Luckily, futures aren’t a zero-sum game: econlib.org
Farmers thus sought to lock in a value on their crop and were willing to pay a price for certainty. They gave up the chance of very high prices in return for protection against abysmally low prices. This practice of removing risk from business plans is called hedging. As a rule of thumb, about half of the participants in the futures markets are hedgers who come to market to remove or reduce their risk.
…
The difference between speculation in futures and casino gambling is that futures market speculation provides an important social good, namely liquidity. If it were not for the presence of speculators in the market, farmers, bankers, and business executives would have no easy and economical way to eliminate the risk of volatile prices, interest rates, and exchange rates from their business plans. Speculators, however, provide a ready and liquid market for these risks—at a price.
chicagoboyz.net
# Shannon Love Says: June 14th, 2008 at 12:23 am
Dan from Madison,
If you just look at the monetary exchange then yes one party in a futures contract must come out ahead relative to the other. The person with the most accurate prediction of future prices wins.

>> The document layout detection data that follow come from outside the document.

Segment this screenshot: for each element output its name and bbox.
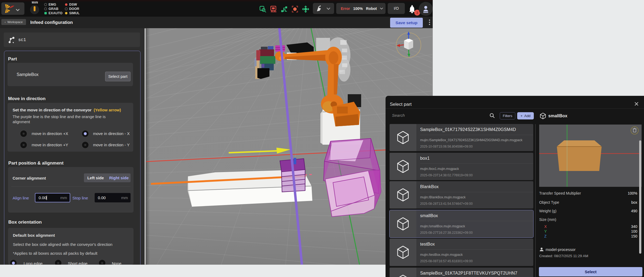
svg-text:move in direction +X: move in direction +X	[32, 131, 68, 136]
svg-text:move in direction - Y: move in direction - Y	[93, 143, 129, 147]
svg-text:None: None	[112, 261, 121, 265]
svg-text:GRAB: GRAB	[49, 7, 58, 11]
svg-text:move in direction +Y: move in direction +Y	[32, 143, 68, 147]
svg-text:DSW: DSW	[69, 3, 77, 6]
svg-text:DOOR: DOOR	[69, 7, 79, 11]
svg-text:3: 3	[416, 11, 418, 15]
svg-text:EXAUTO: EXAUTO	[49, 11, 62, 15]
svg-text:Short edge: Short edge	[68, 261, 87, 265]
svg-text:EMG: EMG	[49, 3, 56, 6]
svg-text:Long edge: Long edge	[24, 261, 43, 265]
svg-text:SIMUL: SIMUL	[69, 11, 80, 15]
svg-text:move in direction - X: move in direction - X	[93, 131, 130, 136]
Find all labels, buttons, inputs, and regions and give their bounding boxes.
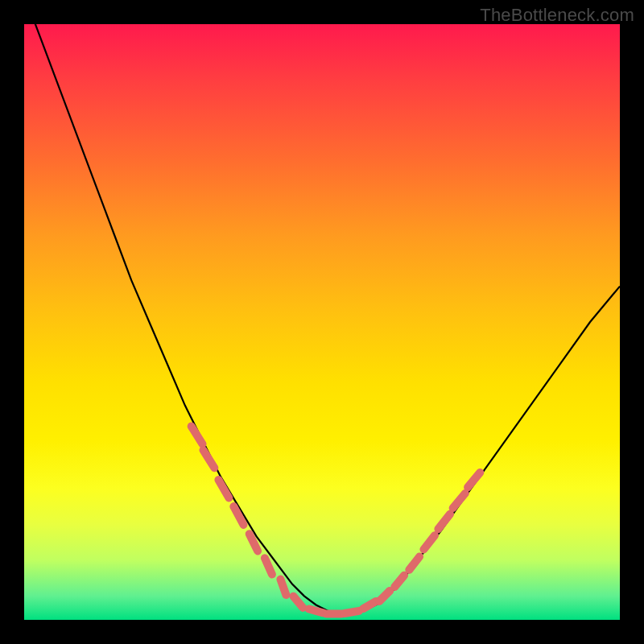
- curve-marker: [204, 450, 215, 468]
- bottleneck-chart: [24, 24, 620, 620]
- curve-marker: [280, 580, 286, 595]
- watermark-text: TheBottleneck.com: [480, 5, 634, 26]
- curve-marker: [468, 473, 480, 487]
- curve-marker: [265, 558, 272, 574]
- marker-layer: [192, 427, 481, 614]
- bottleneck-curve: [24, 0, 620, 614]
- curve-marker: [379, 591, 390, 601]
- curve-marker: [218, 480, 229, 497]
- curve-marker: [363, 601, 376, 609]
- curve-marker: [453, 493, 465, 508]
- curve-marker: [409, 557, 419, 570]
- curve-marker: [345, 611, 359, 613]
- curve-marker: [423, 535, 435, 549]
- curve-marker: [438, 514, 450, 530]
- curve-marker: [192, 427, 203, 444]
- curve-marker: [394, 576, 404, 587]
- curve-marker: [309, 609, 324, 613]
- curve-marker: [294, 597, 303, 608]
- curve-marker: [233, 506, 243, 525]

But profits are merely the mechanism by which the markets function. Their greater function is to remove uncertainty i.e. they control information and allow people to make long term plans. People surrender the chance at a future superior profit for a lower but more certain profit.
It’s a neat system.
chicagoboyz.net
# zenpundit Says: June 14th, 2008 at 9:06 pm
Interesting how most ppl react to the term “speculator”.
Did you buy your house with the anticipation that the value would rise? Did you get angry when housing prices began to fall this year? If so, then you too are a speculator; the difference between most Americans with a mortgage and an oil trader is scale of risk and velocity of transactions.